Les surfaces céramiques utilisent le toucher, la lumière et la couleur pour définir les espaces

(Septembre 2026) – « Le carreau devient une surface sur laquelle les traces de la main sont laissées visibles de manière délibérée et intentionnelle », observait Kengo Kuma à propos de son projet céramique Three Elements, One Matter. Une réflexion qui met en lumière l’une des orientations les plus significatives de la recherche contemporaine sur les surfaces : les marques, les reliefs et les irrégularités ne sont plus de simples effets décoratifs, mais de véritables outils de conception grâce auxquels matière, lumière, couleur et espace entrent en relation.

 

Les textures tactiles ne constituent donc pas un simple retour du décor. Elles peuvent plutôt être considérées comme le résultat d’une maturité technologique qui permet de coordonner structure et graphisme avec une précision toujours plus grande. Microgravures, finitions granulées, variations sélectives d’opacité et reliefs synchronisés avec les veinures ou les inclusions minérales donnent naissance à des surfaces qui se lisent aussi bien par la vue que par le toucher. La céramique peut ainsi évoquer la stratification de la pierre, les fibres du bois, le textile, le béton travaillé ou l’argile modelée, tout en conservant sa résistance, sa stabilité et sa facilité d’entretien.

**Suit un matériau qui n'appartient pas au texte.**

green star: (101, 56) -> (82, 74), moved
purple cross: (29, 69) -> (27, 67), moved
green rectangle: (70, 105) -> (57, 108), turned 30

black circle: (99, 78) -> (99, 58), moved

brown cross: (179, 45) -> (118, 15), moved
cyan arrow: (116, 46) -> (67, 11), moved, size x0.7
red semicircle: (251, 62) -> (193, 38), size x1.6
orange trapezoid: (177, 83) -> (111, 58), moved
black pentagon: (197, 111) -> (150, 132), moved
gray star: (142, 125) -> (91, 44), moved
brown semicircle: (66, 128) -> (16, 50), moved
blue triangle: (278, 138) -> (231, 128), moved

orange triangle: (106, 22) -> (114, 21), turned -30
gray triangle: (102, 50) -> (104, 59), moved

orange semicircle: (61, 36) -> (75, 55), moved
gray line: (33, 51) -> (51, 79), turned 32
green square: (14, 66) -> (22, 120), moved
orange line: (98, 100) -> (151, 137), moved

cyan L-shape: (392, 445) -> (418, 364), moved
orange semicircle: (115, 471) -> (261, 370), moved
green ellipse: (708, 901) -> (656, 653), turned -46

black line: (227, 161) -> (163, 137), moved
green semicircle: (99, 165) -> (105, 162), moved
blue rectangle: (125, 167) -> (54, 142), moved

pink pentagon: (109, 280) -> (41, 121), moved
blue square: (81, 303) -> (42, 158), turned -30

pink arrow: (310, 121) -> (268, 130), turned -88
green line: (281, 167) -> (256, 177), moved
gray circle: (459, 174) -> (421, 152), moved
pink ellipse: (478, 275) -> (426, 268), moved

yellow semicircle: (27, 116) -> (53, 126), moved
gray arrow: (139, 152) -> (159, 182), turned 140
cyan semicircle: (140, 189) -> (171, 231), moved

À une époque où une grande partie de notre quotidien se déroule devant des écrans parfaitement lisses, le projet d’aménagement intérieur redécouvre une autre qualité de l’expérience physique. Il ne s’agit pas seulement du désir de « toucher quelque chose de concret » : la dimension sensorielle fournit des informations sur l’échelle, la densité et le caractère d’un espace. Un mur cannelé, une surface granuleuse ou un module gravé instaurent une relation avec le corps, invitent au contact ou, au contraire, le retiennent, donnant à l’architecture une présence matérielle plutôt qu’une simple image.

 

 

La tridimensionnalité agit également sur la lumière. Structures linéaires, modules facettés et bas-reliefs produisent des ombres dont la profondeur évolue au fil de la journée et selon le point de vue de l’observateur. La surface n’est jamais figée : elle apparaît plus compacte sous un éclairage frontal et plus articulée lorsque la lumière est rasante. L’alternance de finitions mates, satinées et brillantes introduit d’autres nuances perceptives, permettant de créer rythme et hiérarchie sans recourir à une décoration rapportée.

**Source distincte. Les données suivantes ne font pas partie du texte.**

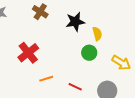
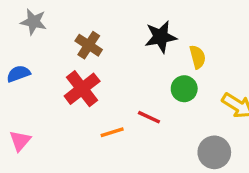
brown cross: (40, 12) -> (89, 45), moved
red line: (75, 87) -> (149, 117), moved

À cette recherche s’associe une palette chromatique centrée sur les tonalités de la terre : sable, calcaire, beige minéral, argile, terre cuite, ocre, rouille et tabac, enrichie de touches de vert olive, de sauge et de mousse. Une famille de couleurs capable de mettre en relation différentes surfaces et de soutenir des compositions ton sur ton.

 

 

La sensation d’équilibre et de sérénité que procurent les espaces dominés par ces teintes dépend avant tout de leur utilisation et de leurs associations. Les contrastes modérés limitent les ruptures visuelles, les nuances voisines favorisent la continuité, tandis que le beige et le sable réfléchissent la lumière avec davantage de douceur que le blanc pur. L’ocre et la terre cuite apportent chaleur et densité, alors que les bruns et les verts profonds stabilisent la composition et renforcent le lien perceptif avec le paysage extérieur.

La référence à la nature ne coïncide pas nécessairement avec sa reproduction littérale ; elle peut aussi résulter d’un processus d’abstraction. Le travail de Federica Biasi en est une parfaite illustration : elle a transformé le souvenir des tuiles en terre cuite superposées sur les toits des villages asiatiques en un module gravé, ordonné et répétitif. La suggestion initiale devient structure, proportion et rythme : autant d’éléments propres au langage architectural.

Texture et couleur donnent leurs résultats les plus convaincants lorsqu’elles sont soigneusement équilibrées. Un relief prononcé peut être maîtrisé par une teinte uniforme, tandis qu’une couleur intense acquiert de la profondeur grâce à de subtiles variations de surface. Les finitions brillantes mettent en valeur les nuances de cuivre, de tabac et de terre cuite, tandis que les finitions mates révèlent plus clairement les qualités poudreuses des argiles, des bétons et des pierres. Enfin, sur les teintes claires, même un relief peu profond suffit à dessiner des ombres précises.

La recherche contemporaine ne vise donc pas l’accumulation des effets, mais leur juste dosage. Les surfaces acquièrent une véritable dimension architecturale lorsque relief, couleur et lumière concourent à organiser l’espace, à accompagner les transitions entre intérieur et extérieur et à différencier les fonctions.